Ethology-Reproductive Biology

The males of the Alcelaphus buselaphus are territorial, and defend therefore their range from the other dominating males, sending them away butting them, whilst they greedily welcome the females with which they copulate and try to keep them as much as possible.

The females have a bicornuate uterus and syndesmochorial placenta. The pregnancy lasts an average of 8 months, and they deliver always by the beginning of the rainy season, when there is abundance of trophic resources (new grass) for the mother, who needs vegetal proteins for fabricating the milk, and for the young, who assume also solid food, at times, during the lactation. The deliveries are always single. The mothers, as already seen for other herbivores, nourish of the placenta immediately after the delivery, for two basic reasons, the first to recover dietary minerals and the energies lost during the delivery, the second to avoid that a predator, a lion for instance, can perceive its smell and come closer.

Cubs are integrated into the herd when three weeks old © Giuseppe Mazza

Cubs are integrated into the herd when three weeks old © Giuseppe Mazza

We have to remember that the females just before the delivery get away from the herd, going into the bush, in a zone where the grass, tall, even 3-4 m, hides the mother, the future baby and the possible young born the previous year, which is always with the mother, from the predators.
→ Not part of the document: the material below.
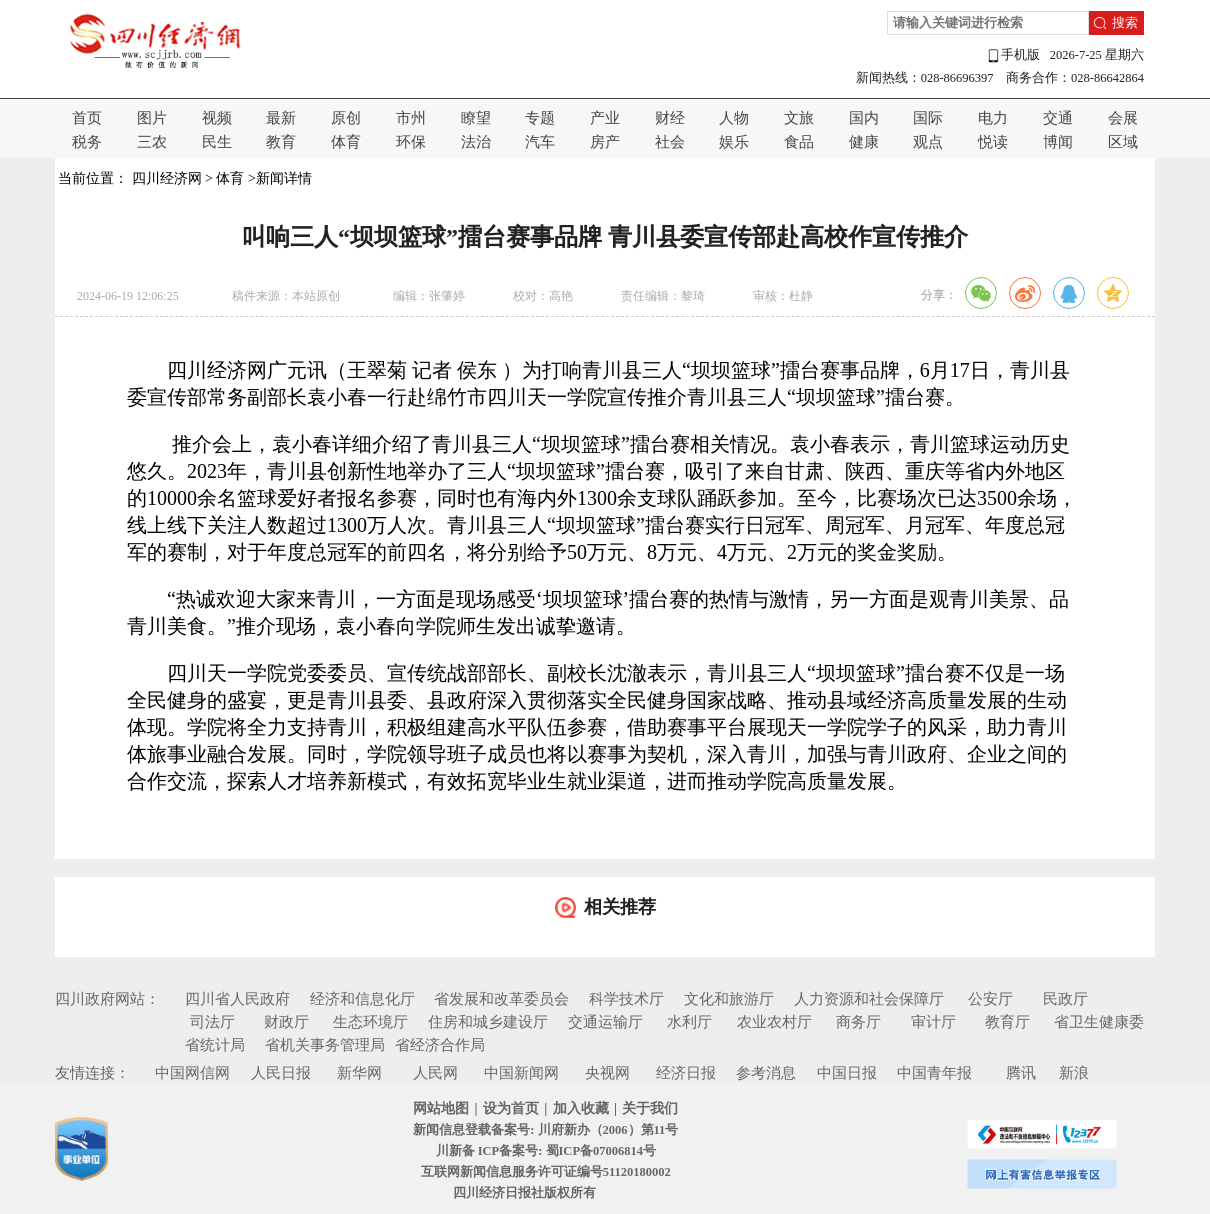 This screenshot has width=1210, height=1214. Describe the element at coordinates (928, 142) in the screenshot. I see `观点` at that location.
A few minutes after the birth, once licked the new born (thus eliminating any traceable smell), the young is capable to stand on his feet and suckle the milk. After some hours from the birth, it can already walk and run, but does not join the herd for at least two weeks more, remaining, silently, in the hidden area where it was born, entering in contact with the mother only during suckling, therefore the interaction and the parental cares mother-baby are very reduced.

As most of this period is spent by the young in solitude, as the mother after the delivery has joined again the herd, coming there only for the suckling time, some eco-physiologic adaptations have evolutionarily formed, in order to avoid that the unarmed baby can be discovered by a predator. As a matter of fact, the young stays in silence and practically motionless, moving only when the mother comes for suckling, during the whole day and for all the days which separate it from its integration into the herd, where the mother lives. Its odoriferous glands (orbital and under the horns), will remain inactive till when it will not join the herd, in this way its specific odour will not be perceivable by the predators. By each suckling visit, the mother will lick the urine and eat the faeces that the young has produced, for the same reason.
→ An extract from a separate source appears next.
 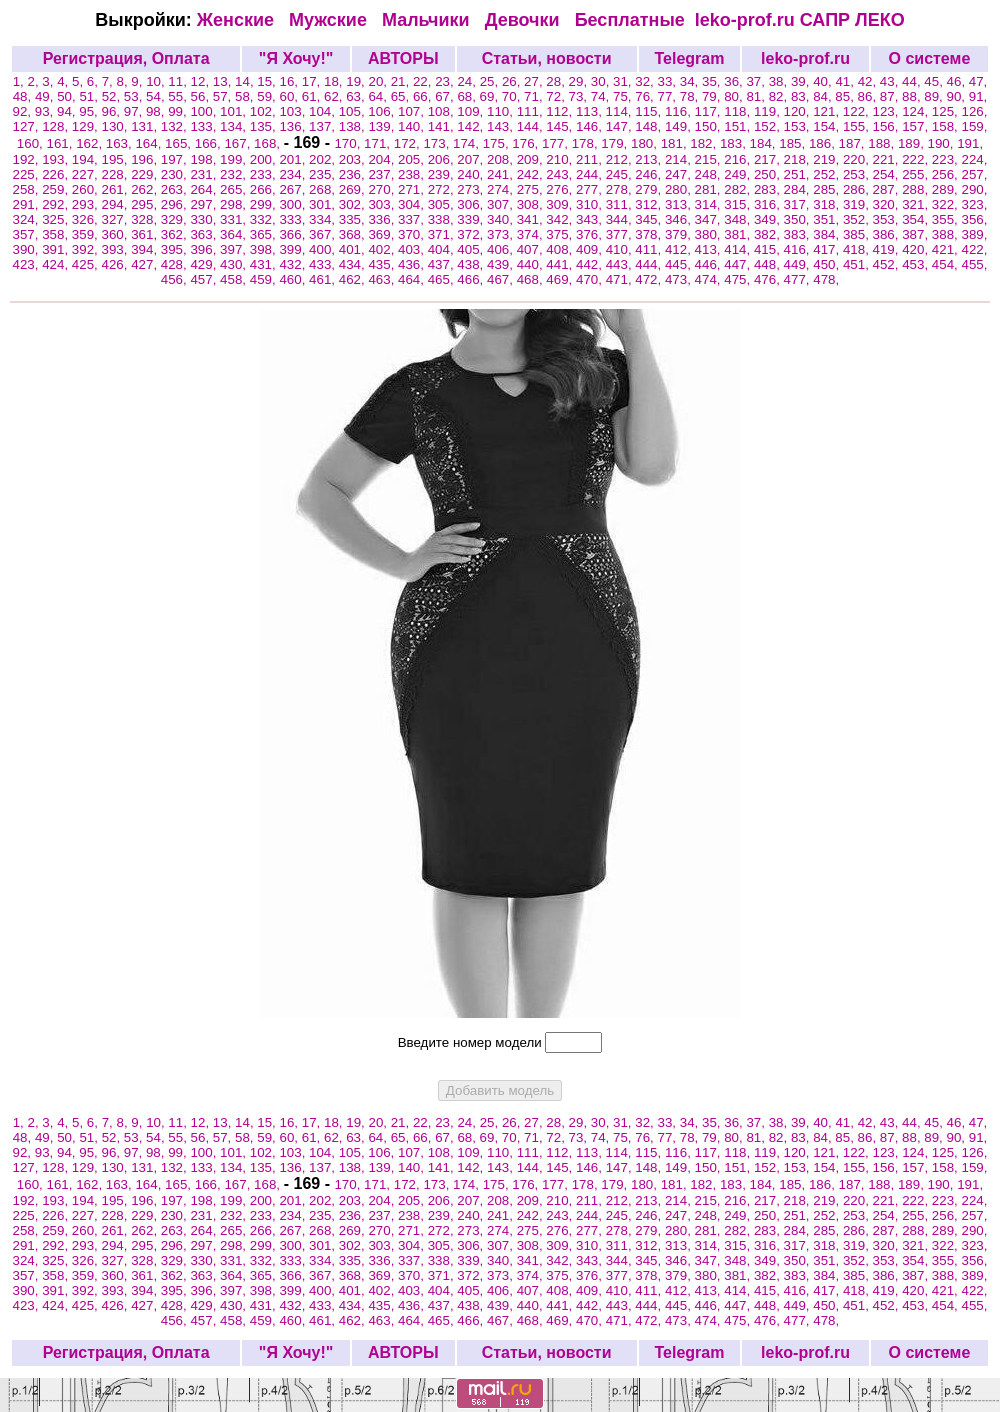 What do you see at coordinates (527, 143) in the screenshot?
I see `176,` at bounding box center [527, 143].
Last physiologic adaptation is represented by (typical for all those species whose offspring shortly after the birth are able to be autonomous in walking) the fact it has the capacity to run away quickly, in case that in spite of all above security systems, it is traced by a predator.

Presently, the population of Alcelaphus buselaphus and its 9 subspecies in which is subdivided, is in constant decrease, reaching so low values that the IUCN has inserted it in the red list of the Threatened Endangered Species.

Cooperating with the CITES and several Zoological Biological Institutes and African, European and American Natural Parks, it is carrying out a series of projects of Taxon Advisory Group (TAG), in charge of the Biology of the Conservation of these animals, in order to avoid their extinction.


Alcelaphus buselaphus buselaphus; Alcelaphus buselaphus caama; Alcelaphus buselaphus cokii; Alcelaphus buselaphus jacksoni; Alcelaphus buselaphus lelwel; Alcelaphus buselaphus lichtensteini; Alcelaphus buselaphus major; Alcelaphus buselaphus swaynei; Alcelaphus buselaphus tora.